→ **YOUR TASK**: Set every record down again exactly. Do not carry over the pictures.

Stored data entries:
BEGIN
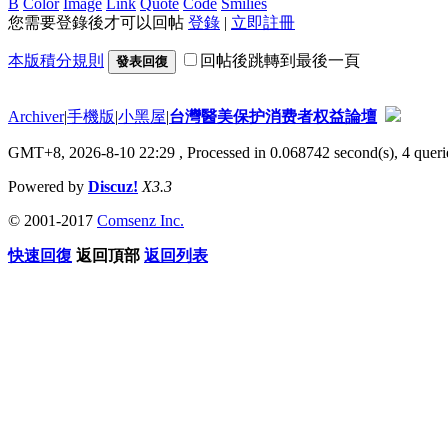
B
Color
Image
Link
Quote
Code
Smilies
您需要登錄後才可以回帖
登錄
|
立即註冊
本版積分規則
回帖後跳轉到最後一頁
發表回復
Archiver
|
手機版
|
小黑屋
|
台灣醫美保护消费者权益論壇
GMT+8, 2026-8-10 22:29
, Processed in 0.068742 second(s), 4 querie
Powered by
Discuz!
X3.3
© 2001-2017
Comsenz Inc.
快速回復
返回頂部
返回列表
END
→ **EXPECTED ANSWER**:
B
Color
Image
Link
Quote
Code
Smilies
您需要登錄後才可以回帖
登錄
|
立即註冊
本版積分規則
回帖後跳轉到最後一頁
發表回復
Archiver
|
手機版
|
小黑屋
|
台灣醫美保护消费者权益論壇
GMT+8, 2026-8-10 22:29
, Processed in 0.068742 second(s), 4 querie
Powered by
Discuz!
X3.3
© 2001-2017
Comsenz Inc.
快速回復
返回頂部
返回列表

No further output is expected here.